Friday, March 21, 2014

of hearts and minds and money

There are many ways to enact change. Some change upends centuries worth of thinking, forging a new paradigm that saturates the next generation with their new normal.  Whenever I hear the phrase ‘winning the hearts and minds’, it’s this type of change  that I think of.  More tangibly, this type of change is the promise my father made to himself when I was born, that whatever unjust biases he grew up with, his daughter would not share them; a promise he has kept for the entirety of my 20 years.

In the past few weeks I’ve been witnessing a very different path towards change- an approach targeting not the individuals who make up our society, but the pocketbooks which control it. I’m talking about enacting boycotts, pulling sponsors, and cutting funding- all the techniques that threaten to impede business as usual.

Economic manipulation for LGBTQ community goals first came on my personal radar with the vetoed Arizona bill SB 1062. The bill would have legalized a business’ decision not to serve members of the LBGTQ community on religious grounds (synopsis and bill text here). It passed both the Arizona house and senate and was awaiting either the governor’s signature or veto. One major stakeholder spoke up. The NFL, who was planning to hold the next Super Bowl in Glendale Arizona threatened to move elsewhere because of the bill, a loss of about $500 million for the state (ESPN). Unsurprisingly, the bill was vetoed, the Super Bowl stayed in Arizona, and the LGBTQ community lived happily ever after, or so the media portrayed. What the media missed (among other things) were the hordes of angry Arizonans who still believed that the bill was essential in protecting their religious freedom. No, the bill did not become law, but the attitudes that created and passed it through Arizona’s legal system remain a legitimate reality.

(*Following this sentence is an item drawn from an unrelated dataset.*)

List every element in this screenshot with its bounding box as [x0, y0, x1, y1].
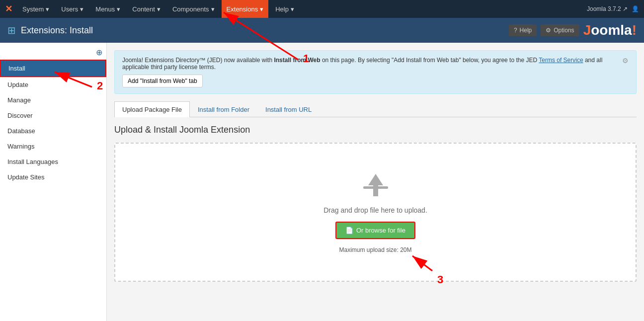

Turn to the recent NYC St. Patrick’s Day parade. When LGBTQ identified Irish Americans wanted to openly march in the parade and were denied the beer company Guinness announced that they would no longer sponsor it. Guinness’ decision was a statement aiming to strong arm the parade into changing their policies, but the policies remained and the act incited tweets complaining that Guinness was “bullied by gay orgs” (Newsweek). This kind of backlash doesn’t really give me hope that the policies will change next year.

Then it moved closer to home. I began to receive similiar feedback during my facilitations. My monologue deals with a clinic without a nondiscrimination policy that refuses service to LGBTQ identified patients. Quite frequently I’ve been getting solutions that tell me to inform someone how much money the clinic is losing when these patients leave, or that I should tell the press because then people will boycott and the resulting dip in profits will bring the clinic around. I’ve been struggling with how to respond to these suggestions because technically, they could work. My character could repeat these statements to her supervisor and I can almost see all the color drain out of him as he contemplates his financial future. But these suggestions never totally sat right with me. Because even if the immediate problem is ‘solved’ and the clinic no longer refuses anyone, the doctor will most certainly still want to. 

About a month ago, I had the pleasure of attending an event with a keynote speech by Mia Mingus, an organizer working for disability justice and transformative justice responses to child sexual abuse (about Mia). In her speech she emphasized the need to plan what happens after the revolution. Economic manipulation may work to give us the revolutionary results we need, but it will never give us the post-revolution world we desire. Forcing people to change the evidence of their beliefs does not alter, does not even touch, those ideas themselves. In fact, I would argue that in the America we live in today it wounds deeply enough to make those ideas fester, impelling those who hold them to clutch their views even closer to their chest.

In conclusion, economic manipulation can be a useful tool, but without the accompanying education, connection, and communication it doesn't accomplish much. A father will never vow to raise his child differently because it hurt his pocketbook. If we buy into the media's claim that impeding profits is all it takes, then we won't ever change the heart or mind of anyone.